結局あの後倒れてしまったらしく、博物館中が大騒ぎになったらしい。
そう話してくれたのは、そもそもの原因である目の前に居るお兄さん、『にっかり青江』であった。

「ということで、よろしく主」
「はぁ……」

起きたばかりで頭が上手く働いていない状態で『にっかり青江』が微笑む。

「お兄さんが言っていることがいまいち分からないんですが……」
「どこがかな?」
「その……主とかいうの……私違いますけど……」

「間宮直緒です」と何を思ったのか自己紹介をしてしまった私に、お兄さんはうんうんと頷く。

「それを言うなら主も違うね。僕はにっかり青江。元は大太刀の大脇差。わかりやすく言えば僕は付喪神みたいなものさ」
「はぁ……」

返事のような吐息のような、曖昧な言葉が漏れ出る。
さっぱりわからない事態にまだ頭が追い付いていないようだ。

「その、にっかり青江さんは……」
「呼びやすい呼び方でいいよ主」
「その、青江さんは何故主と呼ぶんですか?」

「私、主ではないです」と再び主張する。

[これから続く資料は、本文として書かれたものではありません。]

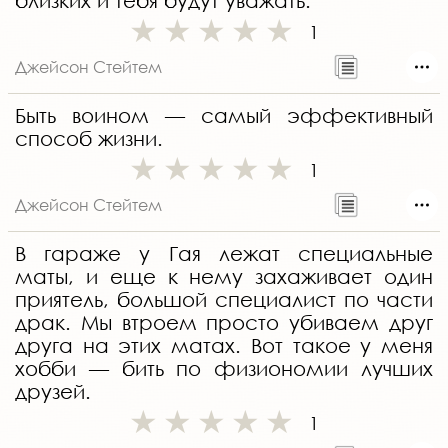
близких и тебя будут уважать.
1
Джейсон Стейтем
Быть воином — самый эффективный
способ жизни.
1
Джейсон Стейтем
В гараже у Гая лежат специальные
маты, и еще к нему захаживает один
приятель, большой специалист по части
драк. Мы втроем просто убиваем друг
друга на этих матах. Вот такое у меня
хобби — бить по физиономии лучших
друзей.
1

私はお兄さん……青江の主になった覚えは全くないのだと。
私が何度も否定すると青江は考え込み、何かを思いついたのか手を叩いた。

「じゃあ、こうしよう」


「主が嫌なら主代理でどうだろう?」


それ以上は譲れないと青江が言う。
確かに主ではないと言ったが、代理でも無い。

「そもそも主になった覚えすらないのに代理とはこれいかに……」
「これ以上は僕も譲れないよ」

「君は誰が何と言おうと僕の主である」という青江の主張と、「そもそも私が主である意味が分からない」という私の主張はそれからずっと繰り返されお互いに一歩も譲ろうとしなかったが、結局いい加減疲れてきた私が折れる形となった。